PROBLEM TO SOLVE
Return every entry exactly as written, with the pictures removed.

(Collected data entries)
● ● ● ●

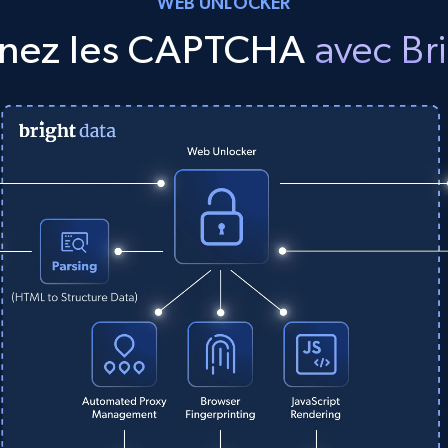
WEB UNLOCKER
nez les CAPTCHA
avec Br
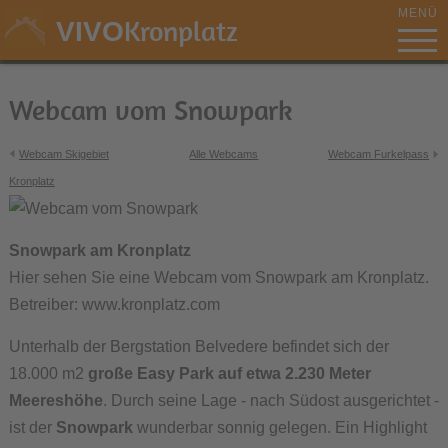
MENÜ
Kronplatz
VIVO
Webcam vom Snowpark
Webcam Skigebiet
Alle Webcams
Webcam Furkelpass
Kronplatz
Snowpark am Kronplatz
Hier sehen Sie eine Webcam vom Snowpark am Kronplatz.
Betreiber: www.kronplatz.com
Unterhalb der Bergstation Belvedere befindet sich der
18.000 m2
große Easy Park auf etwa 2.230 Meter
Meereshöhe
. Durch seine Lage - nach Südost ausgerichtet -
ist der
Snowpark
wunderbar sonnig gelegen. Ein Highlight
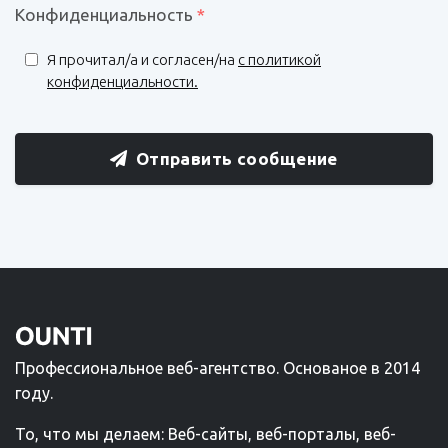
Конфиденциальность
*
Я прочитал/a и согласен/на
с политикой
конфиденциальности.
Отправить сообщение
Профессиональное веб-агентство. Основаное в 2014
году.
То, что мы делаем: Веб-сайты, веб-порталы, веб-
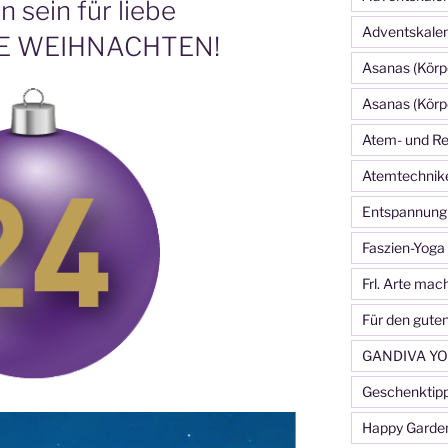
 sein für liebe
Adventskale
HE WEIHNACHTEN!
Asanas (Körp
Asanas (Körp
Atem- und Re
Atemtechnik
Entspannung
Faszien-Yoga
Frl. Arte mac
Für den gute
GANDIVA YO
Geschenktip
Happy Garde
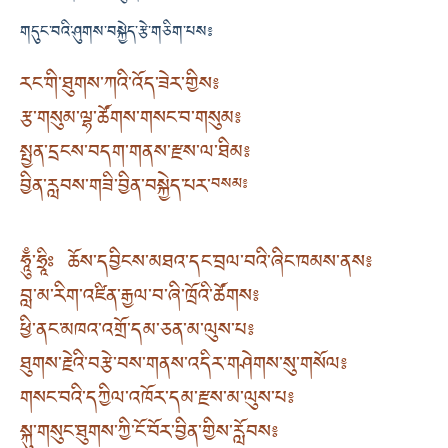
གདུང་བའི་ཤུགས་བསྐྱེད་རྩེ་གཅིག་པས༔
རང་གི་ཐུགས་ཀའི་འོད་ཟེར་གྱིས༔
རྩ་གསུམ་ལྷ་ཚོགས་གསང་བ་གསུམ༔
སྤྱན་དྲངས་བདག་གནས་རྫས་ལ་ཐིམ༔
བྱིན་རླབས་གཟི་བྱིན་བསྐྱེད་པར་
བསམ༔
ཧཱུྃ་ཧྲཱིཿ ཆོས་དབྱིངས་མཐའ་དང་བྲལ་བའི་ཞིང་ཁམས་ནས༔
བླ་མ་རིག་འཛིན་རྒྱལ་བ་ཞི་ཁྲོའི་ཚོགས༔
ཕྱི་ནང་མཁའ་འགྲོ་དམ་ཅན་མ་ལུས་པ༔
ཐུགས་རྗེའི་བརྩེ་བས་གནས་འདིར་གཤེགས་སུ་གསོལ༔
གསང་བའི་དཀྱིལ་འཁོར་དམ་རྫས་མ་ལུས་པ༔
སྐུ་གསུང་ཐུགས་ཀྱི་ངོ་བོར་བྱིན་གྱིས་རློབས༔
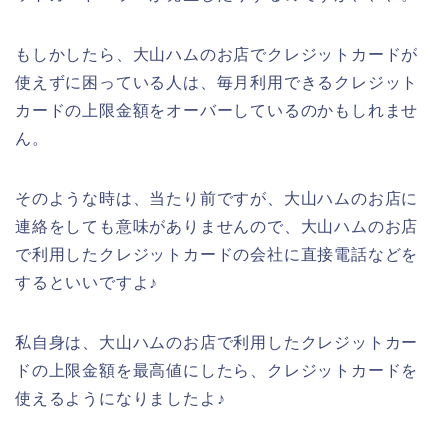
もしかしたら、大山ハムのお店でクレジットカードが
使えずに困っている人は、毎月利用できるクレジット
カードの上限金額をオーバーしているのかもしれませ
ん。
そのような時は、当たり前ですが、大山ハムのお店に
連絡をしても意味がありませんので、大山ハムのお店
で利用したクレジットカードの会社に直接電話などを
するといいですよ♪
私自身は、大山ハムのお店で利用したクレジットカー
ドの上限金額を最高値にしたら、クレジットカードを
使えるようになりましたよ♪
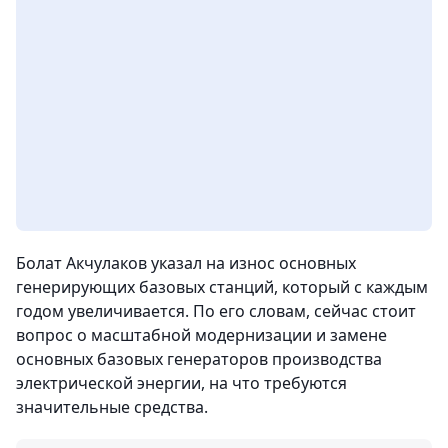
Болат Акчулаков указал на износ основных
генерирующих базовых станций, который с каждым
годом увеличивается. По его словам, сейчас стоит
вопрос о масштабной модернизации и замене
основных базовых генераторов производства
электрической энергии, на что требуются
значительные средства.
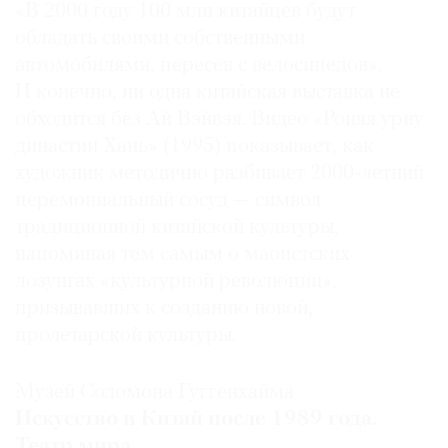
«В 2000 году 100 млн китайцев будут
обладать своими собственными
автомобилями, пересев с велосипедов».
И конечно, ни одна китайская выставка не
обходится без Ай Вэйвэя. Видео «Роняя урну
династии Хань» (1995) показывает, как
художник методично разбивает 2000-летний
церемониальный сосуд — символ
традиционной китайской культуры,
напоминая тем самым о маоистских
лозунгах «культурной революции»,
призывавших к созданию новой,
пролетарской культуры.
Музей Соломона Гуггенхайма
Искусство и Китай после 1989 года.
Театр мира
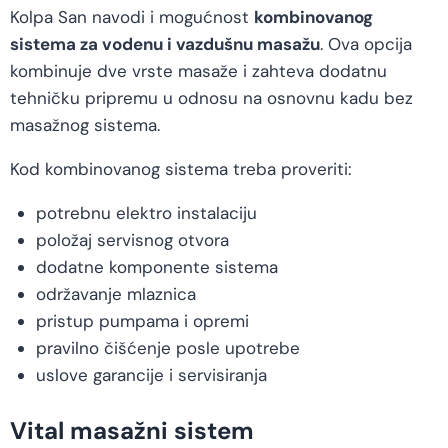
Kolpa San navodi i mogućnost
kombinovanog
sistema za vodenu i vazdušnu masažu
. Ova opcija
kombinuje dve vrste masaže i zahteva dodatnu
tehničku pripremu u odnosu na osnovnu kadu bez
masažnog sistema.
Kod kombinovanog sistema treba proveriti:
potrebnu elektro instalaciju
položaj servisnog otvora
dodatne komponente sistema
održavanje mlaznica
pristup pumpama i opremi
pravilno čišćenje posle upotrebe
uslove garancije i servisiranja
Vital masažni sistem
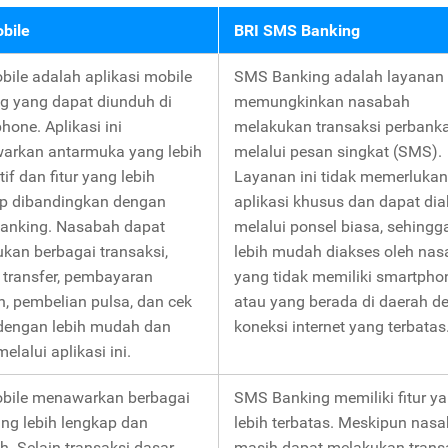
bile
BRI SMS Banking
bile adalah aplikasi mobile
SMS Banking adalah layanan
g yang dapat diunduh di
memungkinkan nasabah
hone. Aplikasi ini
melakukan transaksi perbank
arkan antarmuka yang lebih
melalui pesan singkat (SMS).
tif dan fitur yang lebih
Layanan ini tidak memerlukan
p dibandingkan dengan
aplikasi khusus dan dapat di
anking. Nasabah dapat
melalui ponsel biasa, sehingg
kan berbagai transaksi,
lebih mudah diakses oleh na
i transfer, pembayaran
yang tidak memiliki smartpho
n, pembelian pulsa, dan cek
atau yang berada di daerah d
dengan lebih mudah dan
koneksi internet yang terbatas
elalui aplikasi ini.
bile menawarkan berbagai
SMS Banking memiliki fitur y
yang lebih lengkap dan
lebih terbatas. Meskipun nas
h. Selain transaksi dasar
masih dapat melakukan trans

● ● ● ●

YOUR RESPONSE
WEB UNLOCKER
nez les CAPTCHA
avec Br
MENÜ
Kronplatz
VIVO
Webcam vom Snowpark
Webcam Skigebiet
Alle Webcams
Webcam Furkelpass
Kronplatz
Snowpark am Kronplatz
Hier sehen Sie eine Webcam vom Snowpark am Kronplatz.
Betreiber: www.kronplatz.com
Unterhalb der Bergstation Belvedere befindet sich der
18.000 m2
große Easy Park auf etwa 2.230 Meter
Meereshöhe
. Durch seine Lage - nach Südost ausgerichtet -
ist der
Snowpark
wunderbar sonnig gelegen. Ein Highlight
Конфиденциальность
*
Я прочитал/a и согласен/на
с политикой
конфиденциальности.
Отправить сообщение
Профессиональное веб-агентство. Основаное в 2014
году.
То, что мы делаем: Веб-сайты, веб-порталы, веб-
 sein für liebe
Adventskale
HE WEIHNACHTEN!
Asanas (Körp
Asanas (Körp
Atem- und Re
Atemtechnik
Entspannung
Faszien-Yoga
Frl. Arte mac
Für den gute
GANDIVA YO
Geschenktip
Happy Garde
གདུང་བའི་ཤུགས་བསྐྱེད་རྩེ་གཅིག་པས༔
རང་གི་ཐུགས་ཀའི་འོད་ཟེར་གྱིས༔
རྩ་གསུམ་ལྷ་ཚོགས་གསང་བ་གསུམ༔
སྤྱན་དྲངས་བདག་གནས་རྫས་ལ་ཐིམ༔
བྱིན་རླབས་གཟི་བྱིན་བསྐྱེད་པར་
བསམ༔
ཧཱུྃ་ཧྲཱིཿ ཆོས་དབྱིངས་མཐའ་དང་བྲལ་བའི་ཞིང་ཁམས་ནས༔
བླ་མ་རིག་འཛིན་རྒྱལ་བ་ཞི་ཁྲོའི་ཚོགས༔
ཕྱི་ནང་མཁའ་འགྲོ་དམ་ཅན་མ་ལུས་པ༔
ཐུགས་རྗེའི་བརྩེ་བས་གནས་འདིར་གཤེགས་སུ་གསོལ༔
གསང་བའི་དཀྱིལ་འཁོར་དམ་རྫས་མ་ལུས་པ༔
སྐུ་གསུང་ཐུགས་ཀྱི་ངོ་བོར་བྱིན་གྱིས་རློབས༔
もしかしたら、大山ハムのお店でクレジットカードが
使えずに困っている人は、毎月利用できるクレジット
カードの上限金額をオーバーしているのかもしれませ
ん。
そのような時は、当たり前ですが、大山ハムのお店に
連絡をしても意味がありませんので、大山ハムのお店
で利用したクレジットカードの会社に直接電話などを
するといいですよ♪
私自身は、大山ハムのお店で利用したクレジットカー
ドの上限金額を最高値にしたら、クレジットカードを
使えるようになりましたよ♪
Болат Акчулаков указал на износ основных
генерирующих базовых станций, который с каждым
годом увеличивается. По его словам, сейчас стоит
вопрос о масштабной модернизации и замене
основных базовых генераторов производства
электрической энергии, на что требуются
значительные средства.
«В 2000 году 100 млн китайцев будут
обладать своими собственными
автомобилями, пересев с велосипедов».
И конечно, ни одна китайская выставка не
обходится без Ай Вэйвэя. Видео «Роняя урну
династии Хань» (1995) показывает, как
художник методично разбивает 2000-летний
церемониальный сосуд — символ
традиционной китайской культуры,
напоминая тем самым о маоистских
лозунгах «культурной революции»,
призывавших к созданию новой,
пролетарской культуры.
Музей Соломона Гуггенхайма
Искусство и Китай после 1989 года.
Театр мира
Kolpa San navodi i mogućnost
kombinovanog
sistema za vodenu i vazdušnu masažu
. Ova opcija
kombinuje dve vrste masaže i zahteva dodatnu
tehničku pripremu u odnosu na osnovnu kadu bez
masažnog sistema.
Kod kombinovanog sistema treba proveriti:
potrebnu elektro instalaciju
položaj servisnog otvora
dodatne komponente sistema
održavanje mlaznica
pristup pumpama i opremi
pravilno čišćenje posle upotrebe
uslove garancije i servisiranja
Vital masažni sistem
bile
BRI SMS Banking
bile adalah aplikasi mobile
SMS Banking adalah layanan
g yang dapat diunduh di
memungkinkan nasabah
hone. Aplikasi ini
melakukan transaksi perbank
arkan antarmuka yang lebih
melalui pesan singkat (SMS).
tif dan fitur yang lebih
Layanan ini tidak memerlukan
p dibandingkan dengan
aplikasi khusus dan dapat di
anking. Nasabah dapat
melalui ponsel biasa, sehingg
kan berbagai transaksi,
lebih mudah diakses oleh na
i transfer, pembayaran
yang tidak memiliki smartpho
n, pembelian pulsa, dan cek
atau yang berada di daerah d
dengan lebih mudah dan
koneksi internet yang terbatas
elalui aplikasi ini.
bile menawarkan berbagai
SMS Banking memiliki fitur y
yang lebih lengkap dan
lebih terbatas. Meskipun nas
h. Selain transaksi dasar
masih dapat melakukan trans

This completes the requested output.